At another hotspot in the Pea Island National Wildlife Refuge, a permanent solution is already under construction. A new 2.4-mile, $124.2 million structure will lift Route 12 as much as 32.8 feet above the gradually eroding shoreline where inlets have repeatedly opened and closed since before humans arrived on the island.
In addition to replacing a temporary steel structure erected following Hurricane Irene in 2011, the permanent bridge is designed to provide 15.8 ft of clearance above the mean high water level at its highest point.
NCDOT’s summer schedule also includes completing feasibility studies to address other Route 12 erosion hot spots on Hatteras Island, and nearby Ocracoke Island. Alternatives under study include beach nourishment, road relocation, bridges, or a combination of options.

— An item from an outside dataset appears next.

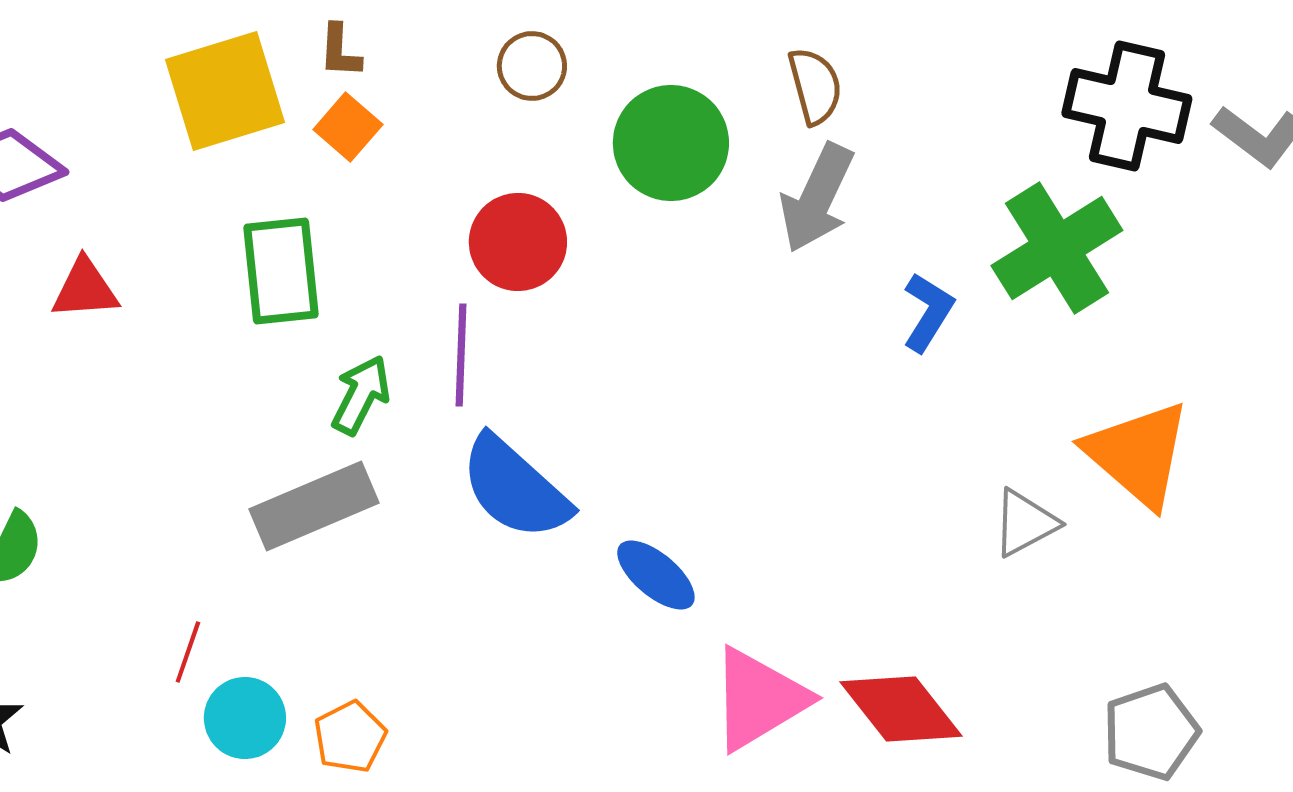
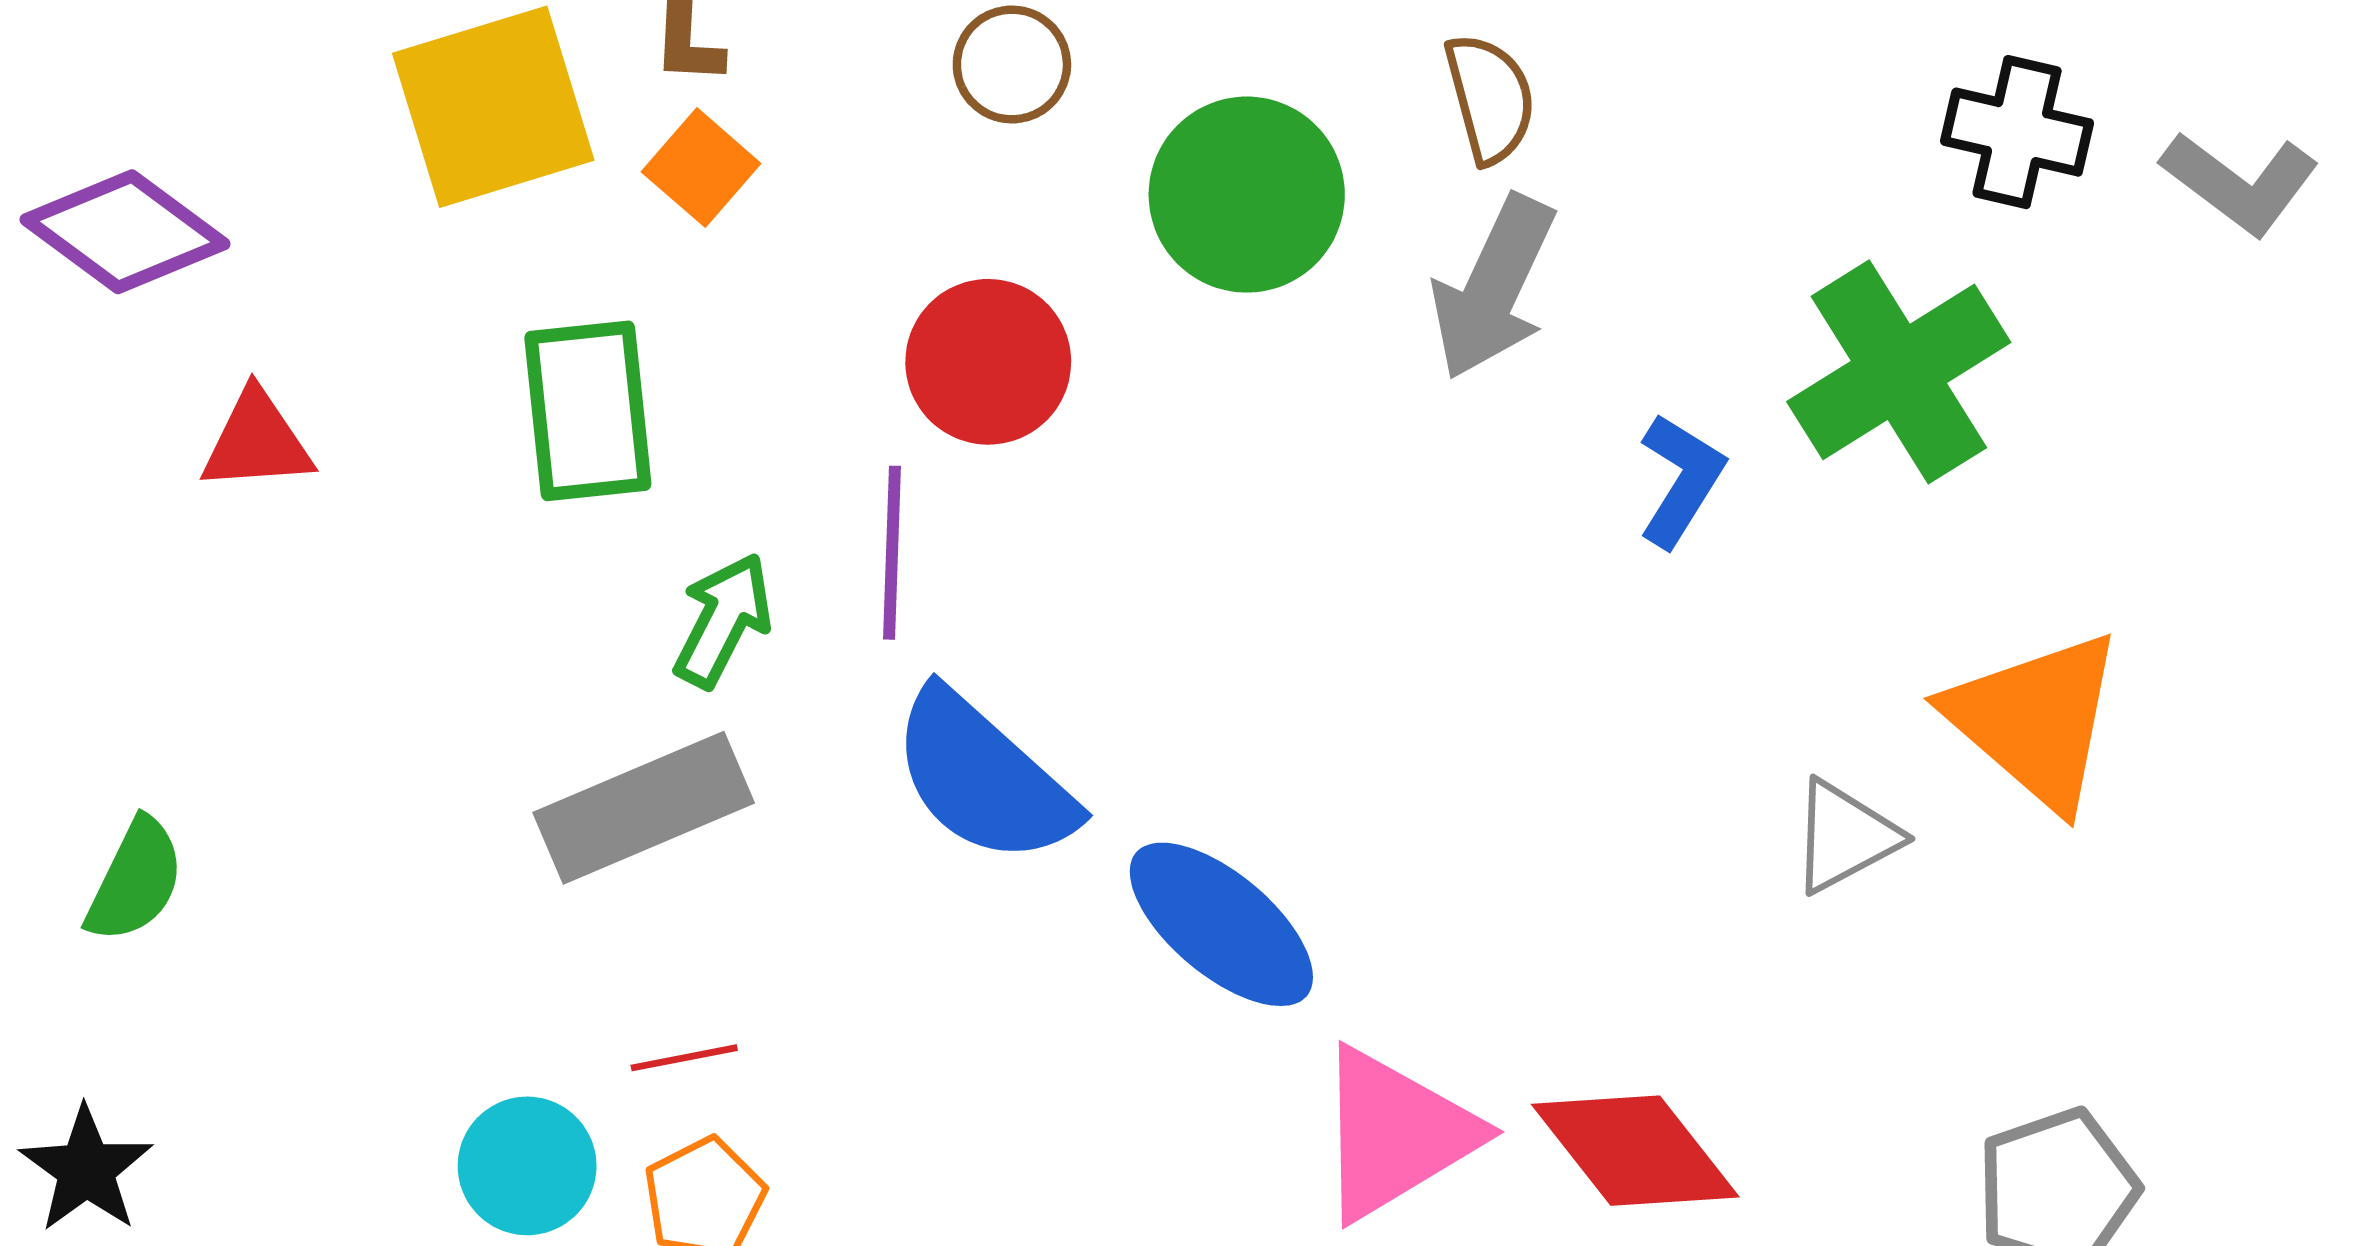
black cross: (1127, 106) -> (2017, 132), size x0.7
blue ellipse: (656, 575) -> (1221, 924), size x1.4
red line: (188, 652) -> (684, 1058), moved, turned 60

Meanwhile, the keystone of Route 12’s ruggedization—replacing the half-century old Bonner Bridge over Oregon Inlet—remains stymied by federal lawsuits contending that NCDOT’s strategy does not adequately address environmental concerns in the Wildlife Refuge. With the case awaiting action in the 4th Circuit Court of Appeals, NCDOT conducts a variety of visual and sonar scans to keep tabs on the structure’s health.
Last fall, the bridge was closed for nearly two weeks due to excess scour around some of its support columns. The latest quarterly scan of the bridge’s deck, conducted on June 2, showed no significant movement.